Typically, the emails the victim receives appear to come from a known contact or organization. Attacks are carried out through malicious attachments or links to malicious websites. Attackers often set up fake websites, which appear to be owned by a trusted entity like the victim’s bank, workplace, or university. Via these websites, attackers attempt to collect private information like usernames and passwords, or payment information.

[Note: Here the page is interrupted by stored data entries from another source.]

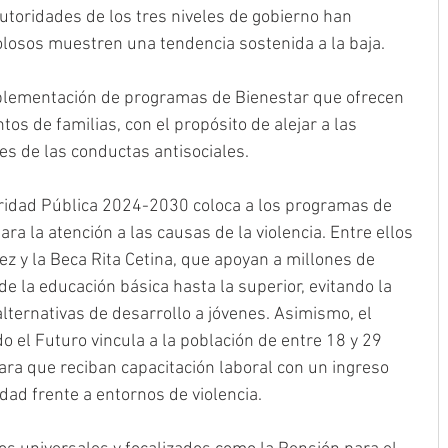
toridades de los tres niveles de gobierno han 
olosos muestren una tendencia sostenida a la baja.
plementación de programas de Bienestar que ofrecen 
tos de familias, con el propósito de alejar a las 
es de las conductas antisociales.
ridad Pública 2024-2030 coloca a los programas de 
ra la atención a las causas de la violencia. Entre ellos 
z y la Beca Rita Cetina, que apoyan a millones de 
e la educación básica hasta la superior, evitando la 
lternativas de desarrollo a jóvenes. Asimismo, el 
el Futuro vincula a la población de entre 18 y 29 
ra que reciban capacitación laboral con un ingreso 
dad frente a entornos de violencia.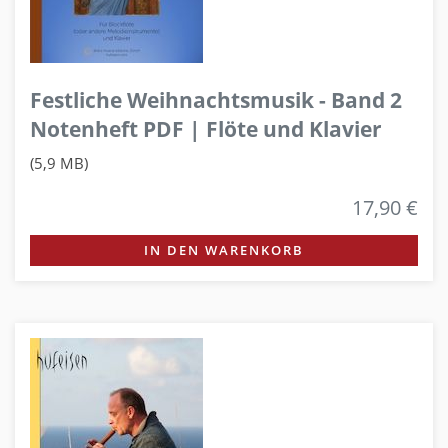
Festliche Weihnachtsmusik - Band 2
Notenheft PDF | Flöte und Klavier
(5,9 MB)
17,90 €
IN DEN WARENKORB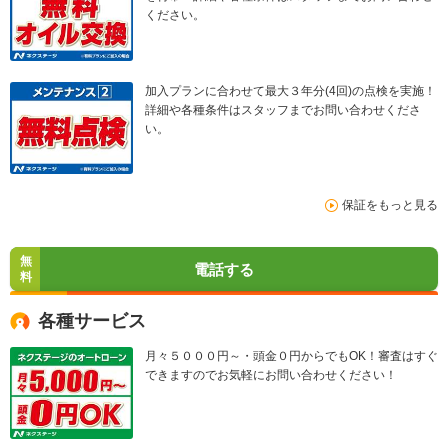
ください。
加入プランに合わせて最大３年分(4回)の点検を実施！
詳細や各種条件はスタッフまでお問い合わせくださ
い。
保証をもっと見る
無
電話する
料
各種サービス
月々５０００円～・頭金０円からでもOK！審査はすぐ
できますのでお気軽にお問い合わせください！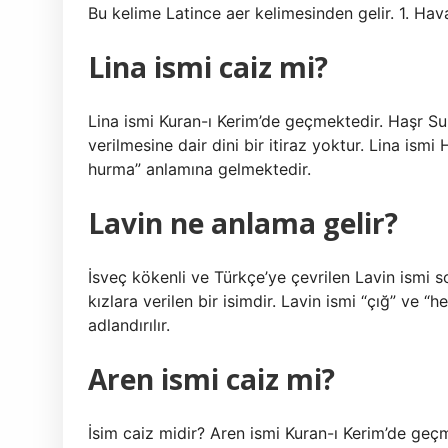
Bu kelime Latince aer kelimesinden gelir. 1. Hava,
Lina ismi caiz mi?
Lina ismi Kuran-ı Kerim’de geçmektedir. Haşr Su
verilmesine dair dini bir itiraz yoktur. Lina ismi
hurma” anlamına gelmektedir.
Lavin ne anlama gelir?
İsveç kökenli ve Türkçe’ye çevrilen Lavin ismi so
kızlara verilen bir isimdir. Lavin ismi “çığ” ve “
adlandırılır.
Aren ismi caiz mi?
İsim caiz midir? Aren ismi Kuran-ı Kerim’de geç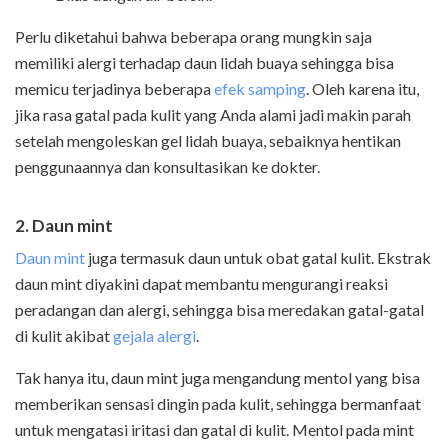
Perlu diketahui bahwa beberapa orang mungkin saja
memiliki alergi terhadap daun lidah buaya sehingga bisa
memicu terjadinya beberapa
efek samping
. Oleh karena itu,
jika rasa gatal pada kulit yang Anda alami jadi makin parah
setelah mengoleskan gel lidah buaya, sebaiknya hentikan
penggunaannya dan konsultasikan ke dokter.
2. Daun mint
Daun mint
juga termasuk daun untuk obat gatal kulit. Ekstrak
daun mint diyakini dapat membantu mengurangi reaksi
peradangan dan alergi, sehingga bisa meredakan gatal-gatal
di kulit akibat
gejala alergi
.
Tak hanya itu, daun mint juga mengandung mentol yang bisa
memberikan sensasi dingin pada kulit, sehingga bermanfaat
untuk mengatasi iritasi dan gatal di kulit. Mentol pada mint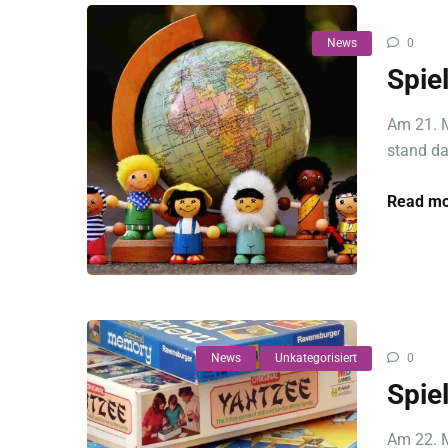
News
0
Spie
Am 21. M
stand da
Read mo
News
Unkategorisiert
0
Spie
Am 22. M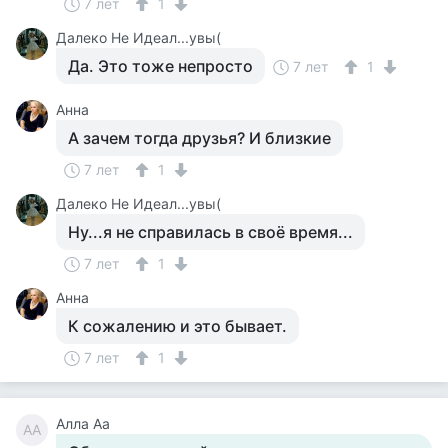
7 лет
1
Далеко Не Идеал...увы(
Да. Это тоже непросто
7 лет
1
Анна
А зачем тогда друзья? И близкие
7 лет
1
Далеко Не Идеал...увы(
Ну...я не справилась в своё время...
7 лет
1
Анна
К сожалению и это бывает.
7 лет
1
Алла Аа
АА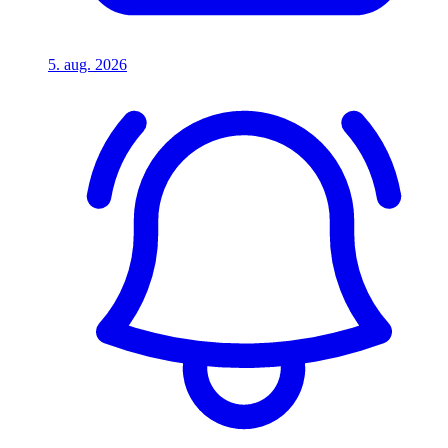
5. aug. 2026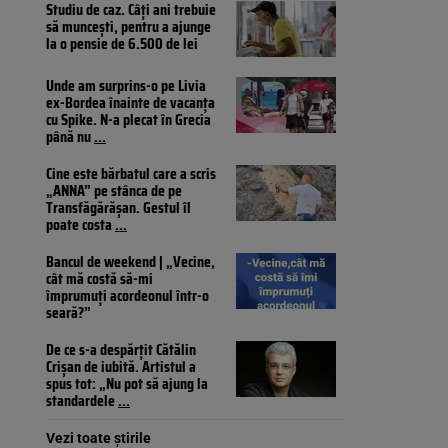
Studiu de caz. Câți ani trebuie
să muncești, pentru a ajunge
la o pensie de 6.500 de lei
Unde am surprins-o pe Livia
ex-Bordea înainte de vacanța
cu Spike. N-a plecat în Grecia
până nu
...
Cine este bărbatul care a scris
„ANNA” pe stânca de pe
Transfăgărășan. Gestul îl
poate costa
...
Bancul de weekend | „Vecine,
cât mă costă să-mi
împrumuți acordeonul într-o
seară?”
De ce s-a despărțit Cătălin
Crișan de iubită. Artistul a
spus tot: „Nu pot să ajung la
standardele
...
Vezi toate știrile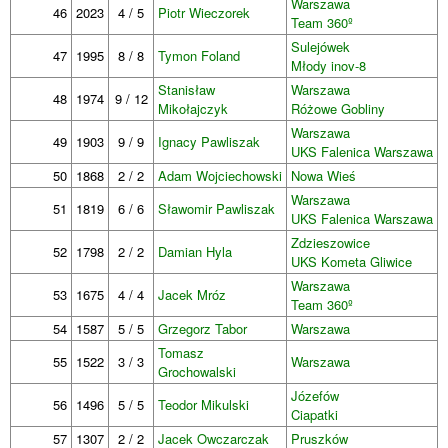
Warszawa
46
2023
4 / 5
Piotr Wieczorek
Team 360º
Sulejówek
47
1995
8 / 8
Tymon Foland
Młody inov-8
Stanisław
Warszawa
48
1974
9 / 12
Mikołajczyk
Różowe Gobliny
Warszawa
49
1903
9 / 9
Ignacy Pawliszak
UKS Falenica Warszawa
50
1868
2 / 2
Adam Wojciechowski
Nowa Wieś
Warszawa
51
1819
6 / 6
Sławomir Pawliszak
UKS Falenica Warszawa
Zdzieszowice
52
1798
2 / 2
Damian Hyla
UKS Kometa Gliwice
Warszawa
53
1675
4 / 4
Jacek Mróz
Team 360º
54
1587
5 / 5
Grzegorz Tabor
Warszawa
Tomasz
55
1522
3 / 3
Warszawa
Grochowalski
Józefów
56
1496
5 / 5
Teodor Mikulski
Ciapatki
57
1307
2 / 2
Jacek Owczarczak
Pruszków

Example: Impersonation of the “Amazon Team”
Below is an example our researchers found of a phishing mail which seems like it was sent from “Customer Service”, but from looking on the email address it’s clearly understood that it’s phishing (admin@fuseiseikyu-hl[.]jp). The attacker was trying to lure the victim to click on a malicious link, which redirects the user to http://www[.]betoncire[.]es/updating/32080592480922000 – The link is inactive. Subject: Mail sent from Amazon:Wednesday, June 2, 2021 (GMT+10)
From: Customer Service (admin@fuseiseikyu-hl[.]jp)
Phishing example, using Amazon logo coming from “Amazon Team”
Another Example
Another example is a fake, fraudulent malicious page that CPR found, disguised behind what looks like the real Amazon login website in Japan.
amazon[.]update-prime[.]pop2[.]live
Fake website imitating Amazon Japan
How to Stay Safe on Amazon Prime Day
To help online shoppers stay safe this year, Check Point researchers have outlined practical security and safety tips:
- Watch for misspellings of Amazon.com. Beware of misspellings or sites using a different top-level domain other than Amazon.com. For example, a .co instead of .com. Deals on these copy-cat sites may look just as attractive as on the real site, but this is how hackers fool consumers into giving up their data.
- Look for the lock. Avoid buying something online using your payment details from a website that does not have secure sockets layer (SSL) encryption installed. To know if the site has SSL, look for the “S” in HTTPS, instead of HTTP. An icon of a locked padlock will appear, typically to the left of the URL in the address bar or the status bar down below. No lock is a major red flag.
- Share the bare minimum. No online shopping retailer needs your birthday or social security number to do business. The more hackers know, the more they can hijack your identity. Always maintain the discipline of sharing the bare minimum when it comes to your personal information.
- Always note the language in the email. Social engineering techniques are designed to take advantage of human nature. This includes the fact that people are more likely to make mistakes when they’re in a hurry and are inclined to follow the orders of people in positions of authority. Phishing attacks commonly use these techniques to convince their targets to ignore their potential suspicions about an email and click on a link or open an attachment.
- Before Prime Day, create a strong password for Amazon.com. Once a hacker is inside your account, it is game over. Make sure your password for Amazon.com is uncrack-able, well before June 21.
- Don’t go public. If you find yourself at an airport, a hotel or your local coffee shop, please refrain from using their public wi-fi to shop on Amazon Prime Day. Hackers can intercept what you are looking at on the web. This can include emails, payment details, browsing history or passwords.
- Beware of “too good to be true” bargains. This will be tough to do, as Prime Day is all about great offers. But, if it seems WAY too good to be true, it probably is. Go with your gut: an 80% discount on the new iPad is usually not a reliable or trustworthy purchase opportunity.
- Stick to credit cards. During Prime Day, it’s best to stick to your credit card. Because debit cards are linked to our bank accounts, we’re at much higher risk if someone is able to hack our information. If a card number gets stolen, credit cards offer more protection and less liability.